Eppure la mobilitazione è stata tantissima, o almeno così è parso a tutti coloro che all'interno delle proprie bolle social hanno visto crescere la condivisione di contenuti e messaggi a supporto della battaglia per la cittadinanza. "Questa è stata anche una grande realizzazione di come i social media aiutano a fare campagne, a raggiungere persone che però già esprimono una preferenza, per cui l'algoritmo continua a farti arrivare quel tipo di contenuti", commenta Irene. "Quindi sicuramente per noi che eravamo nella campagna da un punto di vista social sembrava ci fosse speranza, perché vedi tutti ricondividere la storia, incitare a votare, mettersi in gioco. Però effettivamente ti rendi conto anche che se sei una persona per niente informata sulla campagna referendaria e non esprimi nessuna preferenza rispetto a ciò, il tuo algoritmo ti tiene in una bolla per cui questa informazione non non arriverà".
Aspetti che impongono una riflessione non solo sul funzionamento in sé delle logiche che governano le piattaforme, ma anche sulle modalità di organizzazione di una campagna che possa produrre dei risultati concreti.

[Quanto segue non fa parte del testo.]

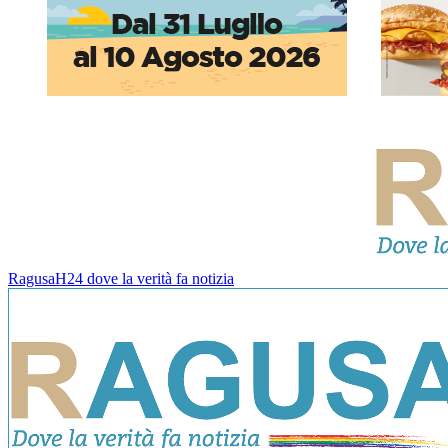
RagusaH24 dove la verità fa notizia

Altrimenti, per dirla in parole semplici, il rischio è di continuare a parlare tra di noi, anziché a quelle fette di elettorato ancora da convincere. "I social media sembrano essere una porta che ce ne apre altre mille, ma in realtà si creano delle piccole stanze guidate dagli algoritmi, tante piccole bolle per cui mi chiedo anche quali siano le strategie che potremmo usare in futuro per una campagna referendaria digitale anche più mirata, più efficiente nel raggiungere algoritmi che non sono assolutamente favorevoli a questo tipo di contenuti".

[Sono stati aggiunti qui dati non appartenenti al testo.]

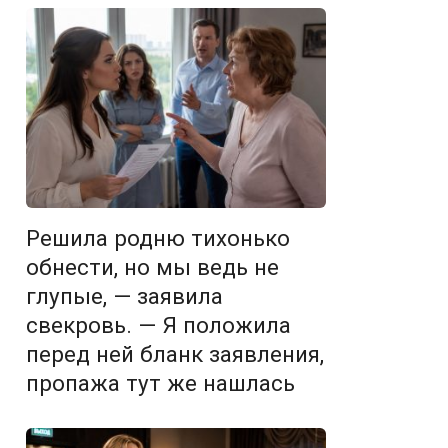
Решила родню тихонько
обнести, но мы ведь не
глупые, — заявила
свекровь. — Я положила
перед ней бланк заявления,
пропажа тут же нашлась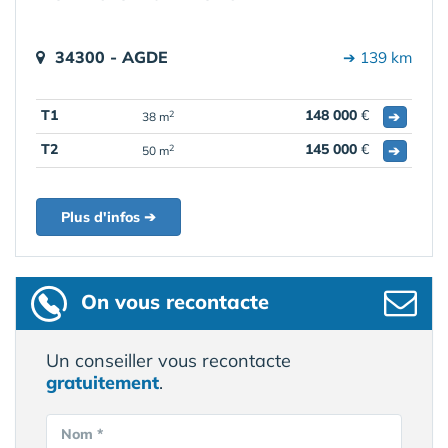
34300 - AGDE
➔ 139 km
T1
148 000
€
➔
2
38 m
T2
145 000
€
➔
2
50 m
Plus d'infos ➔
On vous recontacte
Un conseiller vous recontacte
gratuitement
.
Nom *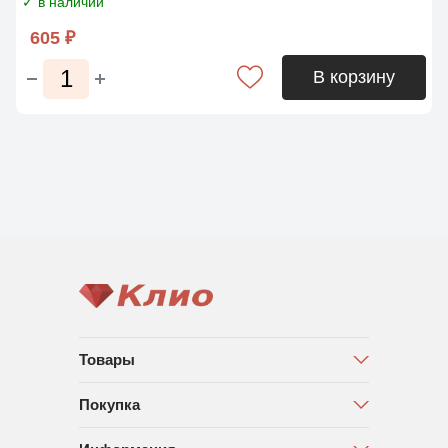
✓ в наличии
605 ₽
В корзину
Товары
Покупка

Ma c'è anche un altro aspetto che vale la pena considerare. Il quesito sulla cittadinanza ha mobilitato molto di più la quota di elettori contrari a recarsi alle urne e votare ‘no' rispetto a quelli sul lavoro. In un tipo di consultazione, ovvero il referendum abrogativo, in cui astenersi è sufficiente per decretarne il fallimento. La possibilità di concedere agli stranieri meno anni di soggiorno legale e continuativo in Italia per poter fare domanda di cittadinanza, invece ha spinto i contrari ad attivarsi al punto da disattendere gli inviti a disertare i seggi. E allora anche qui forse, occorre fare un passo in più e riflettere su come il discorso sulla cittadinanza in Italia venga ancora inevitabilmente legato, se non addirittura fatto equivalere, a narrazioni distorte che mischiano concetti quali immigrazione illegale e criminalità che alimentano un inutile clima di allarme e paura. "Gli attivisti e le attiviste del Comitato Referendum Cittadinanza hanno lottato con coraggio, cuore e dignità, contro ogni ostacolo: silenzi, disinformazione, attacchi. E lo abbiamo fatto insieme", commenta Nathali. "Non ci aspettavamo una partecipazione così bassa, intorno al 30% degli aventi diritto al voto, ma sappiamo che cambiare davvero richiede tempo, visione e una forza collettiva come quella che abbiamo costruito. Una rete viva, determinata, che non si spegne. Adesso respiriamo. Prendiamoci cura di noi e delle relazioni nate in questo cammino. E poi torniamo, perché noi ci siamo e non molliamo mai", conclude.